Portability | portable |
---|---|
Stability | experimental |
Maintainer | Bryan O'Sullivan <bos@mailrank.com> |
A high-performance striped pooling abstraction for managing flexibly-sized collections of resources such as database connections.
"Striped" means that a single Pool
consists of several
sub-pools, each managed independently. A stripe size of 1 is fine
for many applications, and probably what you should choose by
default. Larger stripe sizes will lead to reduced contention in
high-performance multicore applications, at a trade-off of causing
the maximum number of simultaneous resources in use to grow.
- data Pool a
- createPool :: IO a -> (a -> IO ()) -> Int -> NominalDiffTime -> Int -> IO (Pool a)
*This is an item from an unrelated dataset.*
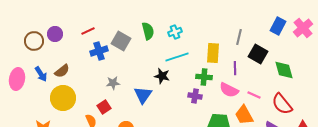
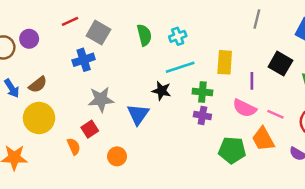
red line: (88, 31) -> (70, 21), moved
gray line: (239, 37) -> (257, 19), moved
gray square: (121, 41) -> (98, 33), moved
green cross: (204, 77) -> (202, 92), moved
gray star: (113, 83) -> (101, 99), size x1.5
- withResource :: MonadCatchIO m => Pool a -> (a -> m b) -> m b
Documentation
:: IO a | Action that creates a new resource. |
-> (a -> IO ()) | Action that destroys an existing resource. |
-> Int | Stripe count. The number of distinct sub-pools to maintain. The smallest acceptable value is 1. |
-> NominalDiffTime | Amount of time for which an unused resource is kept open. The smallest acceptable value is 0.5 seconds. The elapsed time before destroying a resource may be a little longer than requested, as the reaper thread wakes at 1-second intervals. |
-> Int | Maximum number of resources to keep open per stripe. The smallest acceptable value is 1. Requests for resources will block if this limit is reached on a single stripe, even if other stripes have idle resources available. |
-> IO (Pool a) |
withResource :: MonadCatchIO m => Pool a -> (a -> m b) -> m bSource
Temporarily take a resource from a Pool
, perform an action with
it, and return it to the pool afterwards.
- If the pool has an idle resource available, it is used immediately.
- Otherwise, if the maximum number of resources has not yet been reached, a new resource is created and used.
- If the maximum number of resources has been reached, this function blocks until a resource becomes available.
If the action throws an exception of any type, the resource is destroyed, and not returned to the pool.
It probably goes without saying that you should never manually destroy a pooled resource, as doing so will almost certainly cause a subsequent user (who expects the resource to be valid) to throw an exception.